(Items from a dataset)

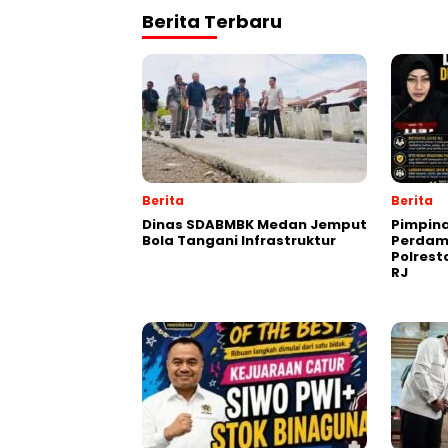
Berita Terbaru
Berita
Berita
Dinas SDABMBK Medan Jemput
Pimpin
Bola Tangani Infrastruktur
Perdam
Polres
RJ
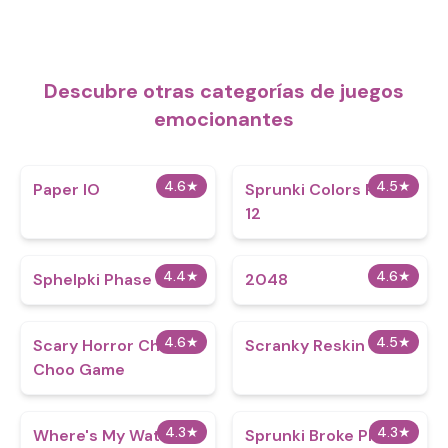
Descubre otras categorías de juegos
emocionantes
4.6
★
4.5
★
Paper IO
Sprunki Colors Phase
12
4.4
★
4.6
★
Sphelpki Phase 3
2048
4.6
★
4.5
★
Scary Horror Choo
Scranky Reskin
Choo Game
4.3
★
4.3
★
Where's My Water
Sprunki Broke Phase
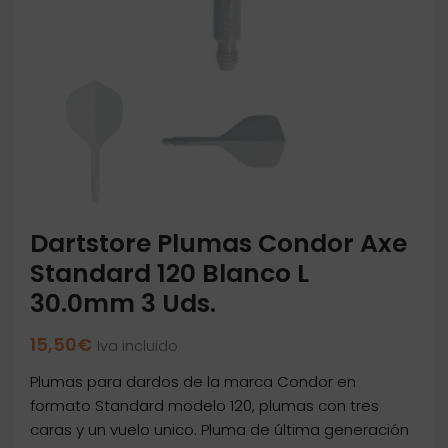
Dartstore Plumas Condor Axe
Standard 120 Blanco L
30.0mm 3 Uds.
15,50
€
Iva incluido
Plumas para dardos de la marca Condor en
formato Standard modelo 120, plumas con tres
caras y un vuelo unico. Pluma de última generación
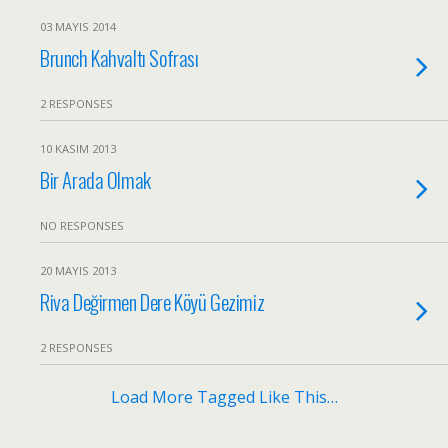
03 MAYIS 2014
Brunch Kahvaltı Sofrası
2 RESPONSES
10 KASIM 2013
Bir Arada Olmak
NO RESPONSES
20 MAYIS 2013
Riva Değirmen Dere Köyü Gezimiz
2 RESPONSES
Load More Tagged Like This…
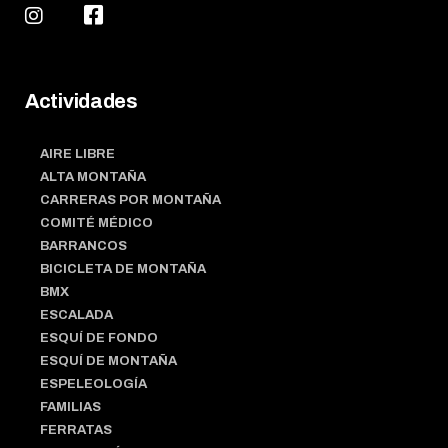
Actividades
AIRE LIBRE
ALTA MONTAÑA
CARRERAS POR MONTAÑA
COMITÉ MÉDICO
BARRANCOS
BICICLETA DE MONTAÑA
BMX
ESCALADA
ESQUÍ DE FONDO
ESQUÍ DE MONTAÑA
ESPELEOLOGÍA
FAMILIAS
FERRATAS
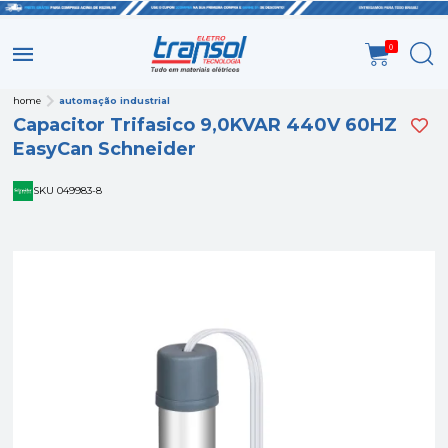
0
home
automação industrial
Capacitor Trifasico 9,0KVAR 440V 60HZ
EasyCan Schneider
SKU 049983-8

#### The problem:
Lines from the entries that contain the word "Standard" are what the answer must hold.

#### Result of the exercise:
Standard 120 Blanco L
formato Standard modelo 120, plumas con tres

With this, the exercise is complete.